Kewajiban tersebut menunjukkan peningkatan yang signifikan; Namun, konsumen dan bisnis setuju bahwa pengumpulan sampah yang lebih baik juga merupakan prioritas – yang sayangnya telah dicegah dan didaur ulang di banyak negara berkembang di Asia Tenggara.

Selama bertahun-tahun, konsep “mengurangi, mendaur ulang, mendaur ulang” telah dipromosikan secara luas dengan tujuan menciptakan ekonomi melingkar, namun sayangnya daur ulang sering diabaikan. Di pasar tertentu, lebih dari 80 persen kegiatan daur ulang terhambat oleh epidemi, tanah longsor yang dengan cepat meningkatkan luas lahan.
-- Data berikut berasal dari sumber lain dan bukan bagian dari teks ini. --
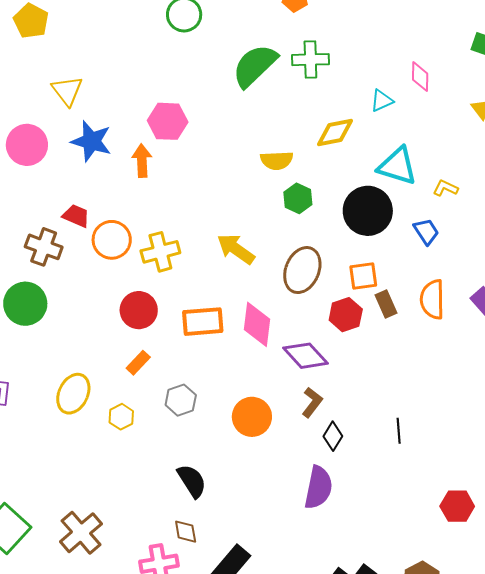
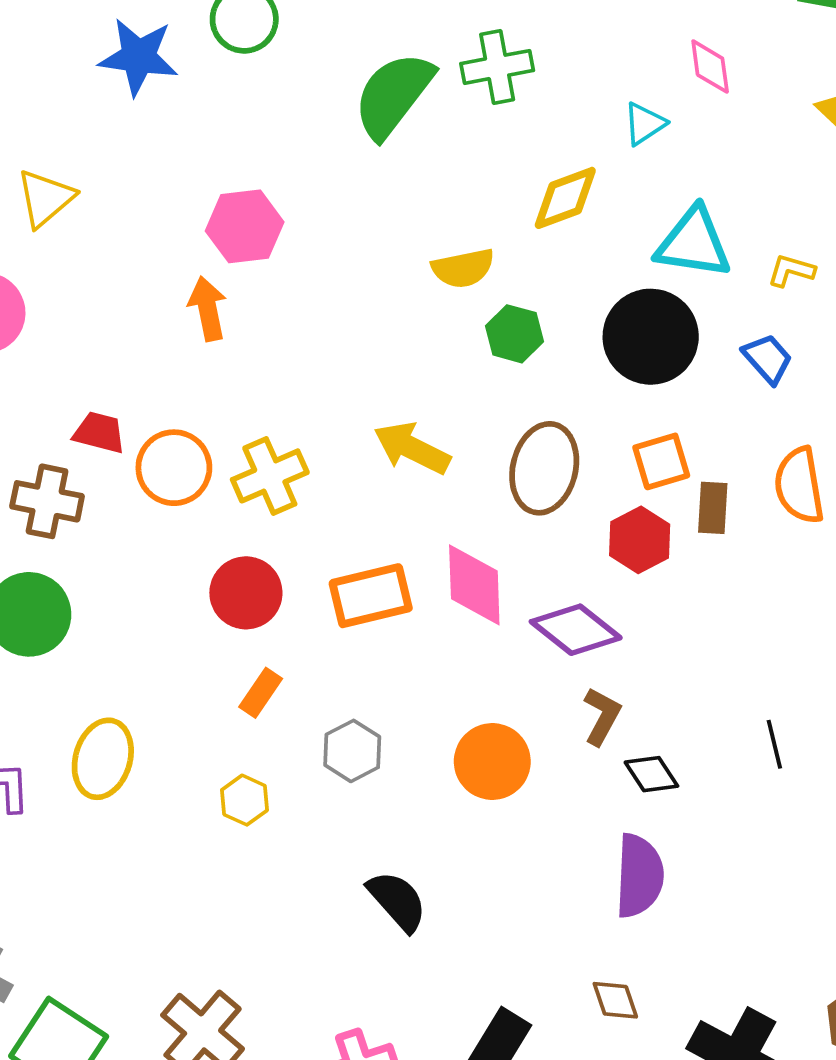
yellow triangle: (67, 91) -> (45, 198), turned 36
blue star: (91, 141) -> (138, 57), moved
brown rectangle: (386, 304) -> (713, 508), turned 36
yellow ellipse: (73, 394) -> (103, 759), moved
black diamond: (333, 436) -> (651, 774), turned -56
brown diamond: (186, 532) -> (615, 1000), moved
Untuk mengatasi masalah yang berkembang ini, pemerintah dapat meningkatkan pendanaan untuk program pengelolaan limbah, meningkatkan infrastruktur, dan memberlakukan undang-undang yang memungkinkan praktik daur ulang yang lebih baik.

Di sisi konsumen, pemerintah dapat meningkatkan pendidikan tentang metode daur ulang, seperti menegakkan penggunaan label yang jelas dan konsisten pada daur ulang produk. Kebijakan yang mempromosikan pemisahan sampah rumah tangga dan penggunaan bahan daur ulang dalam kemasan, termasuk kemasan makanan, juga dapat bermanfaat. Yang terakhir ini akan segera meningkatkan kualitas bahan yang dapat didaur ulang, sekaligus mengurangi penggunaan bahan perawan.

Tidak diragukan lagi, tata kelola yang baik adalah bagian dari solusi, tetapi kerja sama dan dukungan bisnis dan konsumen harus diupayakan untuk melanjutkan upaya tersebut. Selain itu, di kawasan yang sangat beragam seperti Asia Tenggara, kerja sama lintas batas sangat penting karena membantu memuluskan konflik politik sedapat mungkin, dan untuk berbagi praktik, teknologi, dan sumber daya yang lebih baik.

Sejauh ini, COVID-19 mungkin menjadi penghalang bagi upaya kami untuk menghilangkan polusi plastik, tetapi sebagai tanggapan, kami – pemerintah, bisnis, dan konsumen – dapat memastikan bahwa kami dibangun kembali dengan lebih baik. Ini adalah masalah lama yang tidak boleh diabaikan dan kita perlu memahami peluang untuk mengatasinya.

***

Edwin Sea adalah Kepala Keberlanjutan dalam Industri Makanan Asia dan Natalie Harmes adalah Pejabat Proyek Lingkaran Asia Tenggara di Program Lingkungan Perserikatan Bangsa-Bangsa.